[WHAT TO PRODUCE] Please repeat each entry. Match every word exactly.
[Opening INPUT RECORDS section]
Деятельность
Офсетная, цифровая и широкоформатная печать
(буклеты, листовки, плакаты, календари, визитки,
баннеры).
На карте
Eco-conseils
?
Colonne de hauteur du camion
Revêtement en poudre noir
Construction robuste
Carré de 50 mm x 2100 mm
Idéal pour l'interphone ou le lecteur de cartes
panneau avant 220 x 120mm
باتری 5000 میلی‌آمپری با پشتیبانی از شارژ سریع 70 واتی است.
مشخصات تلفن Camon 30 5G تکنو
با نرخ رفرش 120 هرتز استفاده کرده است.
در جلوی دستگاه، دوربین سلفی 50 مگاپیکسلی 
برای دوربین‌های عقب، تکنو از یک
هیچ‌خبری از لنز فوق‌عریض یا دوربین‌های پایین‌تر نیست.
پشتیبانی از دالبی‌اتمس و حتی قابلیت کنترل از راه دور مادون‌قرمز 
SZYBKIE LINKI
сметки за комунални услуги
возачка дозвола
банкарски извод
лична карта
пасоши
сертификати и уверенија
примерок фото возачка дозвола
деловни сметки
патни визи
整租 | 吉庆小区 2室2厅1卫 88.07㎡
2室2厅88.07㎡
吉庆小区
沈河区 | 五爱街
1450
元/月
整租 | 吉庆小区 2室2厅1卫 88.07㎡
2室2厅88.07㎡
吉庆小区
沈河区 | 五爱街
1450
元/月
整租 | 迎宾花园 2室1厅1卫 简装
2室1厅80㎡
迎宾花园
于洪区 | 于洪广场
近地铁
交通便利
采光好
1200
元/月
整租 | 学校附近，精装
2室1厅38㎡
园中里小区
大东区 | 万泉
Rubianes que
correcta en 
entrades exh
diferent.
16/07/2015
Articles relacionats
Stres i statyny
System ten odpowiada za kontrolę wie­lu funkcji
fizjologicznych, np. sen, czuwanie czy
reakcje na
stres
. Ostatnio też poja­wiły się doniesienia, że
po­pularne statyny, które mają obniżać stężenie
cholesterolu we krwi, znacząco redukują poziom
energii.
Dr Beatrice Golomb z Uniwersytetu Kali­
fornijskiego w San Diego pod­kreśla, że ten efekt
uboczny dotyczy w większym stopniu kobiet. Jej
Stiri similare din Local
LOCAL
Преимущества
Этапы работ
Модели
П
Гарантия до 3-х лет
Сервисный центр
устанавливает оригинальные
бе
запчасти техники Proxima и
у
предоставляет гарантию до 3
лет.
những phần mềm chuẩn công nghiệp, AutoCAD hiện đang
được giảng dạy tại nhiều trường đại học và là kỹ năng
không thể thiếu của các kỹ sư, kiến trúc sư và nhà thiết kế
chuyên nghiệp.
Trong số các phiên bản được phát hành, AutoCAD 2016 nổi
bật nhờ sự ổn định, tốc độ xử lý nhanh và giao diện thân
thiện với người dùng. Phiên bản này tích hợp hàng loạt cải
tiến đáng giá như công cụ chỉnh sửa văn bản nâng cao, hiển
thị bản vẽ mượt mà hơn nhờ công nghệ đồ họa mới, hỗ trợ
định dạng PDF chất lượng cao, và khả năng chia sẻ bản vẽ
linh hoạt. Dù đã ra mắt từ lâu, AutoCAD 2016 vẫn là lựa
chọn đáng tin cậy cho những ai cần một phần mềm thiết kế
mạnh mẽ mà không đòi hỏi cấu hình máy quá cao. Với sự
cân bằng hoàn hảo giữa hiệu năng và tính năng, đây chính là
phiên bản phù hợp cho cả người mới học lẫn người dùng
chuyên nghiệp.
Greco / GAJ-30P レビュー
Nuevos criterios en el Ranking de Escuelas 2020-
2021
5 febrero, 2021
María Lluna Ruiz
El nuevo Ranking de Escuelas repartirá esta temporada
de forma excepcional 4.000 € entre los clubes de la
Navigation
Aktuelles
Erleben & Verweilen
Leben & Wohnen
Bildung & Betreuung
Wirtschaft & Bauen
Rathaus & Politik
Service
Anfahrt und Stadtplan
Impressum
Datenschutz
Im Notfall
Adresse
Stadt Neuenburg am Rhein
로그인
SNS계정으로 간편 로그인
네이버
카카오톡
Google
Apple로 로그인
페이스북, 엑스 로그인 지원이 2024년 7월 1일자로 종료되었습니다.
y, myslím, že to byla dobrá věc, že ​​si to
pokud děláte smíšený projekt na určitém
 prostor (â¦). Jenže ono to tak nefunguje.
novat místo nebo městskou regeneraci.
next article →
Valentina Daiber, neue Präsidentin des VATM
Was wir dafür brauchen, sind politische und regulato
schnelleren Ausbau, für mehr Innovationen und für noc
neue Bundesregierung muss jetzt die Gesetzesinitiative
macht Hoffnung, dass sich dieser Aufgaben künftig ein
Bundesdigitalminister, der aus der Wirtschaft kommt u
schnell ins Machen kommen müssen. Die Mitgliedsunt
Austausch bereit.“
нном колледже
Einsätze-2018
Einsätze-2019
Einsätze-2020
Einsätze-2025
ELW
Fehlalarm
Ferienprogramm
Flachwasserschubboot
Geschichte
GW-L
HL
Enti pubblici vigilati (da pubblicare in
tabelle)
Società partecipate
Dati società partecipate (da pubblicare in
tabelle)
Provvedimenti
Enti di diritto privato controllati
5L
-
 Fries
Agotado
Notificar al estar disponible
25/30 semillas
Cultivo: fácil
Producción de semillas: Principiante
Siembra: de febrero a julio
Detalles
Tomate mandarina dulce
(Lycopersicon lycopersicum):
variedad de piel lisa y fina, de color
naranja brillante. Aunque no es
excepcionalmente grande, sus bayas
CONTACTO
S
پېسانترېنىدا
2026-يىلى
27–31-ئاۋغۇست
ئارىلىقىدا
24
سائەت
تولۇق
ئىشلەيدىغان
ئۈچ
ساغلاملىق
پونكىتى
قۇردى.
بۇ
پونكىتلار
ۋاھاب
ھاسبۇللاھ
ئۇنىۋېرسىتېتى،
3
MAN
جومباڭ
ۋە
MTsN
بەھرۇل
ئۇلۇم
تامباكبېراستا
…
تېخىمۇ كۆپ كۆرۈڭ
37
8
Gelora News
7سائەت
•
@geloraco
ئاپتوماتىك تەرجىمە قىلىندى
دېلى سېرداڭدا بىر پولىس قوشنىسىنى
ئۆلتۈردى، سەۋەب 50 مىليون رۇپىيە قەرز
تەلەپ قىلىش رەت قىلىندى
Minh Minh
[Closing INPUT RECORDS section]
[TASK RESULT]
Деятельность
Офсетная, цифровая и широкоформатная печать
(буклеты, листовки, плакаты, календари, визитки,
баннеры).
На карте
Eco-conseils
?
Colonne de hauteur du camion
Revêtement en poudre noir
Construction robuste
Carré de 50 mm x 2100 mm
Idéal pour l'interphone ou le lecteur de cartes
panneau avant 220 x 120mm
باتری 5000 میلی‌آمپری با پشتیبانی از شارژ سریع 70 واتی است.
مشخصات تلفن Camon 30 5G تکنو
با نرخ رفرش 120 هرتز استفاده کرده است.
در جلوی دستگاه، دوربین سلفی 50 مگاپیکسلی 
برای دوربین‌های عقب، تکنو از یک
هیچ‌خبری از لنز فوق‌عریض یا دوربین‌های پایین‌تر نیست.
پشتیبانی از دالبی‌اتمس و حتی قابلیت کنترل از راه دور مادون‌قرمز 
SZYBKIE LINKI
сметки за комунални услуги
возачка дозвола
банкарски извод
лична карта
пасоши
сертификати и уверенија
примерок фото возачка дозвола
деловни сметки
патни визи
整租 | 吉庆小区 2室2厅1卫 88.07㎡
2室2厅88.07㎡
吉庆小区
沈河区 | 五爱街
1450
元/月
整租 | 吉庆小区 2室2厅1卫 88.07㎡
2室2厅88.07㎡
吉庆小区
沈河区 | 五爱街
1450
元/月
整租 | 迎宾花园 2室1厅1卫 简装
2室1厅80㎡
迎宾花园
于洪区 | 于洪广场
近地铁
交通便利
采光好
1200
元/月
整租 | 学校附近，精装
2室1厅38㎡
园中里小区
大东区 | 万泉
Rubianes que
correcta en 
entrades exh
diferent.
16/07/2015
Articles relacionats
Stres i statyny
System ten odpowiada za kontrolę wie­lu funkcji
fizjologicznych, np. sen, czuwanie czy
reakcje na
stres
. Ostatnio też poja­wiły się doniesienia, że
po­pularne statyny, które mają obniżać stężenie
cholesterolu we krwi, znacząco redukują poziom
energii.
Dr Beatrice Golomb z Uniwersytetu Kali­
fornijskiego w San Diego pod­kreśla, że ten efekt
uboczny dotyczy w większym stopniu kobiet. Jej
Stiri similare din Local
LOCAL
Преимущества
Этапы работ
Модели
П
Гарантия до 3-х лет
Сервисный центр
устанавливает оригинальные
бе
запчасти техники Proxima и
у
предоставляет гарантию до 3
лет.
những phần mềm chuẩn công nghiệp, AutoCAD hiện đang
được giảng dạy tại nhiều trường đại học và là kỹ năng
không thể thiếu của các kỹ sư, kiến trúc sư và nhà thiết kế
chuyên nghiệp.
Trong số các phiên bản được phát hành, AutoCAD 2016 nổi
bật nhờ sự ổn định, tốc độ xử lý nhanh và giao diện thân
thiện với người dùng. Phiên bản này tích hợp hàng loạt cải
tiến đáng giá như công cụ chỉnh sửa văn bản nâng cao, hiển
thị bản vẽ mượt mà hơn nhờ công nghệ đồ họa mới, hỗ trợ
định dạng PDF chất lượng cao, và khả năng chia sẻ bản vẽ
linh hoạt. Dù đã ra mắt từ lâu, AutoCAD 2016 vẫn là lựa
chọn đáng tin cậy cho những ai cần một phần mềm thiết kế
mạnh mẽ mà không đòi hỏi cấu hình máy quá cao. Với sự
cân bằng hoàn hảo giữa hiệu năng và tính năng, đây chính là
phiên bản phù hợp cho cả người mới học lẫn người dùng
chuyên nghiệp.
Greco / GAJ-30P レビュー
Nuevos criterios en el Ranking de Escuelas 2020-
2021
5 febrero, 2021
María Lluna Ruiz
El nuevo Ranking de Escuelas repartirá esta temporada
de forma excepcional 4.000 € entre los clubes de la
Navigation
Aktuelles
Erleben & Verweilen
Leben & Wohnen
Bildung & Betreuung
Wirtschaft & Bauen
Rathaus & Politik
Service
Anfahrt und Stadtplan
Impressum
Datenschutz
Im Notfall
Adresse
Stadt Neuenburg am Rhein
로그인
SNS계정으로 간편 로그인
네이버
카카오톡
Google
Apple로 로그인
페이스북, 엑스 로그인 지원이 2024년 7월 1일자로 종료되었습니다.
y, myslím, že to byla dobrá věc, že ​​si to
pokud děláte smíšený projekt na určitém
 prostor (â¦). Jenže ono to tak nefunguje.
novat místo nebo městskou regeneraci.
next article →
Valentina Daiber, neue Präsidentin des VATM
Was wir dafür brauchen, sind politische und regulato
schnelleren Ausbau, für mehr Innovationen und für noc
neue Bundesregierung muss jetzt die Gesetzesinitiative
macht Hoffnung, dass sich dieser Aufgaben künftig ein
Bundesdigitalminister, der aus der Wirtschaft kommt u
schnell ins Machen kommen müssen. Die Mitgliedsunt
Austausch bereit.“
нном колледже
Einsätze-2018
Einsätze-2019
Einsätze-2020
Einsätze-2025
ELW
Fehlalarm
Ferienprogramm
Flachwasserschubboot
Geschichte
GW-L
HL
Enti pubblici vigilati (da pubblicare in
tabelle)
Società partecipate
Dati società partecipate (da pubblicare in
tabelle)
Provvedimenti
Enti di diritto privato controllati
5L
-
 Fries
Agotado
Notificar al estar disponible
25/30 semillas
Cultivo: fácil
Producción de semillas: Principiante
Siembra: de febrero a julio
Detalles
Tomate mandarina dulce
(Lycopersicon lycopersicum):
variedad de piel lisa y fina, de color
naranja brillante. Aunque no es
excepcionalmente grande, sus bayas
CONTACTO
S
پېسانترېنىدا
2026-يىلى
27–31-ئاۋغۇست
ئارىلىقىدا
24
سائەت
تولۇق
ئىشلەيدىغان
ئۈچ
ساغلاملىق
پونكىتى
قۇردى.
بۇ
پونكىتلار
ۋاھاب
ھاسبۇللاھ
ئۇنىۋېرسىتېتى،
3
MAN
جومباڭ
ۋە
MTsN
بەھرۇل
ئۇلۇم
تامباكبېراستا
…
تېخىمۇ كۆپ كۆرۈڭ
37
8
Gelora News
7سائەت
•
@geloraco
ئاپتوماتىك تەرجىمە قىلىندى
دېلى سېرداڭدا بىر پولىس قوشنىسىنى
ئۆلتۈردى، سەۋەب 50 مىليون رۇپىيە قەرز
تەلەپ قىلىش رەت قىلىندى
Minh Minh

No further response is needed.